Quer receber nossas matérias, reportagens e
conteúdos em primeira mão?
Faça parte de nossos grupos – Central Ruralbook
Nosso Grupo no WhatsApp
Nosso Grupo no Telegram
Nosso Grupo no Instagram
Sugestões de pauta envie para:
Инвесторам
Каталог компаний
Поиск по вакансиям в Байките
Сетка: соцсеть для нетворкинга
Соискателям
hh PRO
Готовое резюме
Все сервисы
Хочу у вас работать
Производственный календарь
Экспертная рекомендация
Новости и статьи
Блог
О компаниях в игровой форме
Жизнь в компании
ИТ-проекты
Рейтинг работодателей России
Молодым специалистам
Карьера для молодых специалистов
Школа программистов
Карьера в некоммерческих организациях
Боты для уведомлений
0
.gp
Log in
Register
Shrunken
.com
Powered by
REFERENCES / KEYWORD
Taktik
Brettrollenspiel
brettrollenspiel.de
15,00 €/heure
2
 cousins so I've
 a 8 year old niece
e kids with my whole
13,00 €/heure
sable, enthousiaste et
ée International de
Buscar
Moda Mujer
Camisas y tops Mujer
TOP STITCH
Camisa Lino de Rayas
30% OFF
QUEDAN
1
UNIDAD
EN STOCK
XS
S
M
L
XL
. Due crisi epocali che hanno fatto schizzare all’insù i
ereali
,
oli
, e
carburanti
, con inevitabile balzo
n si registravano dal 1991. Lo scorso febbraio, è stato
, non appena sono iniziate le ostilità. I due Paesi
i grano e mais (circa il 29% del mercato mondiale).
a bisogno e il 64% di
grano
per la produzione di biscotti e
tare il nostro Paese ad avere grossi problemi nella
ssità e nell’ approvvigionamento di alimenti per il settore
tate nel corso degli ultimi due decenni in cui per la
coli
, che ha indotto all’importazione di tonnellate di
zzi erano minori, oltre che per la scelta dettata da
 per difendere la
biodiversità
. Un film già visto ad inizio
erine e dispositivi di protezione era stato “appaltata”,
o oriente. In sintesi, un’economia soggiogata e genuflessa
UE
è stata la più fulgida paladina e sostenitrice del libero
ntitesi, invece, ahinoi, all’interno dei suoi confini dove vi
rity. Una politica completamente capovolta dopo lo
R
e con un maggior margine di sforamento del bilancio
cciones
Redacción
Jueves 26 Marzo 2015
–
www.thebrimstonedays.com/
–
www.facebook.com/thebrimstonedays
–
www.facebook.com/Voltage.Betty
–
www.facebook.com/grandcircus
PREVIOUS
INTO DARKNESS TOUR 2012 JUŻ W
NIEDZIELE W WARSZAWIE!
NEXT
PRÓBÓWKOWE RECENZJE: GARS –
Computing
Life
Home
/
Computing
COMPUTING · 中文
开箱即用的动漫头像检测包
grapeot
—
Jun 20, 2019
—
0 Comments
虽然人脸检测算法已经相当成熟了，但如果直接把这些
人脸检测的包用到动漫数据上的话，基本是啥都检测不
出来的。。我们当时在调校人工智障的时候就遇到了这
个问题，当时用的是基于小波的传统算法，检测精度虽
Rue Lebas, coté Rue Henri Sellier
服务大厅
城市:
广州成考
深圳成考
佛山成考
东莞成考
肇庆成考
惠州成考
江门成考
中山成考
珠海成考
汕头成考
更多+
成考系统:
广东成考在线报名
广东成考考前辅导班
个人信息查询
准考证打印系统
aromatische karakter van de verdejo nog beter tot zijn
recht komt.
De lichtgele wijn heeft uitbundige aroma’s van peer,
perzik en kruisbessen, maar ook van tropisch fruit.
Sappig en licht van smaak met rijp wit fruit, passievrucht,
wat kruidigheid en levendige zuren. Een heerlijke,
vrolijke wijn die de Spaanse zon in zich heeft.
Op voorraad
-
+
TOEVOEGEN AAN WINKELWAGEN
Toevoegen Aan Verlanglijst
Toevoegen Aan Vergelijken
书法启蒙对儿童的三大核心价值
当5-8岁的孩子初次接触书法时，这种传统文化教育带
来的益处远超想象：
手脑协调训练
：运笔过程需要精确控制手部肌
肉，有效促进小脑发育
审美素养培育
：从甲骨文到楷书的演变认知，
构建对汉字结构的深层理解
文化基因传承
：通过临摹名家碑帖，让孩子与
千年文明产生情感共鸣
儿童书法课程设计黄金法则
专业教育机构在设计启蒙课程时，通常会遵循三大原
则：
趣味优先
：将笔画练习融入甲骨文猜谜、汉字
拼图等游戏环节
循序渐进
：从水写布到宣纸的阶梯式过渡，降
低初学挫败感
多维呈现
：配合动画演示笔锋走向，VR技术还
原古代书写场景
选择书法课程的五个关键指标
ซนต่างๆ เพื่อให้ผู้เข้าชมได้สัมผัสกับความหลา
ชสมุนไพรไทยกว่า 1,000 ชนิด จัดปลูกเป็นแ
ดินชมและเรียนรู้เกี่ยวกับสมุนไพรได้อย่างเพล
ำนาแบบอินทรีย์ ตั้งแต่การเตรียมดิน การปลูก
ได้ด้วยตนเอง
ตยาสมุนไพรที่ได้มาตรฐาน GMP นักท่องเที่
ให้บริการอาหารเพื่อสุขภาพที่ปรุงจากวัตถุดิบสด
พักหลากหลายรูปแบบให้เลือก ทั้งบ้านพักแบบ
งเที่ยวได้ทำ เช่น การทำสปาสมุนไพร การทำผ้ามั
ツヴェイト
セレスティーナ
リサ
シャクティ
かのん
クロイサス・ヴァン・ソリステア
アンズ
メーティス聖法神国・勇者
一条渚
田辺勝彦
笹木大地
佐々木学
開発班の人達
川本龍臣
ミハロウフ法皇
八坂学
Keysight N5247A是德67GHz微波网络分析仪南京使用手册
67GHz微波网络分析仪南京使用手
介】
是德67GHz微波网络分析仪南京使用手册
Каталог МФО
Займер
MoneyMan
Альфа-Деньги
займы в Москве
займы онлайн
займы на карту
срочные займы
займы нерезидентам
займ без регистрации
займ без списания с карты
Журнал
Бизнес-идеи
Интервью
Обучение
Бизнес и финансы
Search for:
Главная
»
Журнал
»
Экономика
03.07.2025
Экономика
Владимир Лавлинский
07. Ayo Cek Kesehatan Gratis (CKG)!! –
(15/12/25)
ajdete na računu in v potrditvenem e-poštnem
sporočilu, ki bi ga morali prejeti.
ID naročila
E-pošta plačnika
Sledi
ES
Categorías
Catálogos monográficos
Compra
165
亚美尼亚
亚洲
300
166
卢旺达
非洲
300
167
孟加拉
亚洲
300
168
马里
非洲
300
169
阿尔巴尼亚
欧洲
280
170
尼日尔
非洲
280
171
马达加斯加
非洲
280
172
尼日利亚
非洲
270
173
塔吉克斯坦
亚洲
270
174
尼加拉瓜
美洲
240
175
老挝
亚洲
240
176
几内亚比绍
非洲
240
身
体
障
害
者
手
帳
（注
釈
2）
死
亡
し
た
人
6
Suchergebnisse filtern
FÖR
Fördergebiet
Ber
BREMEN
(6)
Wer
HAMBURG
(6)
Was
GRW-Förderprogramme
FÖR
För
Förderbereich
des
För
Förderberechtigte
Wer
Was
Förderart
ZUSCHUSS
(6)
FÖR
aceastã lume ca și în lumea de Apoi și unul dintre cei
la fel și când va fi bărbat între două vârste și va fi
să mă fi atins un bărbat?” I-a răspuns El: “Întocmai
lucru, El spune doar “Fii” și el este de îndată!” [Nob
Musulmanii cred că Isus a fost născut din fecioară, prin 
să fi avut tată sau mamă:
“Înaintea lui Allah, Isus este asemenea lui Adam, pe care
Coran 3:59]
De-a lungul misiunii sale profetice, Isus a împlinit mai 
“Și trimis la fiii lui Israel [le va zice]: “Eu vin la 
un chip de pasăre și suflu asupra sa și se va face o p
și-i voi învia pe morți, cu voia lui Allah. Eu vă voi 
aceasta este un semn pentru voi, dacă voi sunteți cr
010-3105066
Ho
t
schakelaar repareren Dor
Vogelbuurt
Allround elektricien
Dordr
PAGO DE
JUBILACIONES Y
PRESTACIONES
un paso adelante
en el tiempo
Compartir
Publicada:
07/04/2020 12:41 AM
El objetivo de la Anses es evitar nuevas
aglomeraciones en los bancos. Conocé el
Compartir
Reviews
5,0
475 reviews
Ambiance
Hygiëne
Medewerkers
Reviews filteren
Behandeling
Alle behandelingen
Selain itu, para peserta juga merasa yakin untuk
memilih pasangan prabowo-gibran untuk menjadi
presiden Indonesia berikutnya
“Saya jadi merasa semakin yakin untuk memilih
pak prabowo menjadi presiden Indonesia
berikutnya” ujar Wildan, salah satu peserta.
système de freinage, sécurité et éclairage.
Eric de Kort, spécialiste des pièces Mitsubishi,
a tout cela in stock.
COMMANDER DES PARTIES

===============

▸ **Your goal**
Please state how many lines in the data contain the word "para", giving only that number.

▸ **Response**
2